Penundaan Implementasi KRIS: Target Baru Desember 2025 untuk Standarisasi Ruang Rawat Inap BPJS Kesehatan

Pemerintah menunda target implementasi Kelas Rawat Inap Standar (KRIS) BPJS Kesehatan hingga Desember 2025. Semula, Peraturan Presiden (Perpres) Nomor 59 Tahun 2024 menargetkan penerapan KRIS mulai 1 Juli 2025, dengan masa transisi sejak 30 Juni 2025.

Keputusan ini diambil karena masih banyak rumah sakit (RS) yang belum siap memenuhi 12 kriteria KRIS yang ditetapkan. Menteri Kesehatan (Menkes) Budi Gunadi Sadikin mengungkapkan, dari total 3.240 RS di Indonesia, sekitar 83,7 persen atau sekitar 2.715 RS telah bekerja sama dengan BPJS Kesehatan dan ditargetkan untuk menerapkan KRIS. Sisanya, sekitar 80 RS, seperti RS D Pratama, RS Bergerak, dan RS Lapangan, tidak termasuk dalam target implementasi.

"Kita sekarang memang ada deadline 30 Juni untuk bisa diterapkan," kata Menkes Budi Gunadi Sadikin.

Namun, karena ketidaksiapan fasilitas kesehatan (faskes) dalam memenuhi 12 kriteria yang dipersyaratkan, pemerintah memperpanjang masa transisi hingga akhir Desember 2025.

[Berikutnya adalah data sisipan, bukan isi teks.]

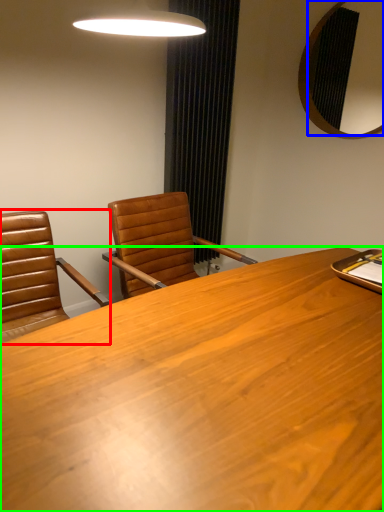 Question: Which object is positioned farthest from chair (highlighted by a red box)? Select from mirror (highlighted by a blue box) and desk (highlighted by a green box).

Choices:
 (A) mirror
 (B) desk

Answer: (A)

12 Kriteria KRIS yang Harus Dipenuhi:

  • Komponen bangunan tidak memiliki porositas tinggi.
  • Ventilasi udara memadai.
  • Pencahayaan ruangan sesuai standar.
  • Tempat tidur lengkap dengan fasilitas pendukung.
  • Ketersediaan tenaga kesehatan (nakes) yang proporsional dengan jumlah tempat tidur.
  • Temperatur ruangan yang nyaman.
  • Ruang rawat terpisah berdasarkan jenis kelamin, usia (anak atau dewasa), dan jenis penyakit (infeksi atau noninfeksi).
  • Kepadatan ruang rawat dan kualitas tempat tidur memenuhi standar.
  • Setiap tempat tidur dilengkapi tirai atau partisi.
  • Kamar mandi berada di dalam ruangan rawat inap.
  • Kamar mandi memenuhi standar aksesibilitas bagi penyandang disabilitas.
  • Tersedia outlet oksigen.

Menkes Budi Gunadi Sadikin menjelaskan, hingga saat ini, sekitar 88 persen atau 1.436 RS sudah siap atau hampir siap menerapkan KRIS. Sekitar 786 RS lainnya masih memerlukan sedikit pembenahan. Namun, sekitar 300 RS masih menghadapi kendala signifikan dalam memenuhi kriteria KRIS.

Salah satu aspek yang paling sulit dipenuhi adalah kelengkapan tempat tidur, termasuk ketersediaan colokan listrik, dua stop kontak, dan bel untuk memanggil perawat. Selain itu, pemasangan tirai atau partisi antartempat tidur juga menjadi tantangan bagi banyak RS. Kepadatan ruang rawat dan kualitas tempat tidur juga menjadi perhatian, dengan standar maksimal 4 tempat tidur per ruangan dan jarak minimal 1,5 meter antar tempat tidur.

Direktur Utama BPJS Kesehatan, Prof. Ali Ghufron Mukti, menyatakan dukungan terhadap penerapan KRIS, asalkan peraturan teknisnya jelas dan tidak mengurangi akses masyarakat terhadap ketersediaan tempat tidur. Ia menekankan pentingnya standarisasi kelas rawat inap untuk meningkatkan mutu dan akses pelayanan kesehatan.

Sementara itu, Ketua Umum Perhimpunan Rumah Sakit Seluruh Indonesia (PERSI), dr. Bambang Wibowo, SpOG(K), menyoroti belum adanya regulasi teknis yang jelas terkait penerapan KRIS. Ia khawatir jika regulasi yang ditetapkan nantinya berbeda dengan sosialisasi yang telah dilakukan. Ketua Asosiasi Rumah Sakit Swasta Indonesia (ARSSI), dr. Bangun T Purwaka, SpOG, M.Kes, juga mengungkapkan perlunya pemahaman yang lebih mendalam mengenai penerapan KRIS, terutama terkait jumlah kelas BPJS Kesehatan yang akan diberlakukan.

Meski survei menunjukkan antusiasme yang tinggi terhadap penerapan KRIS, pemenuhan kriteria tetap menjadi tantangan, terutama terkait dengan potensi penurunan jumlah tempat tidur di RS dengan tingkat hunian tinggi.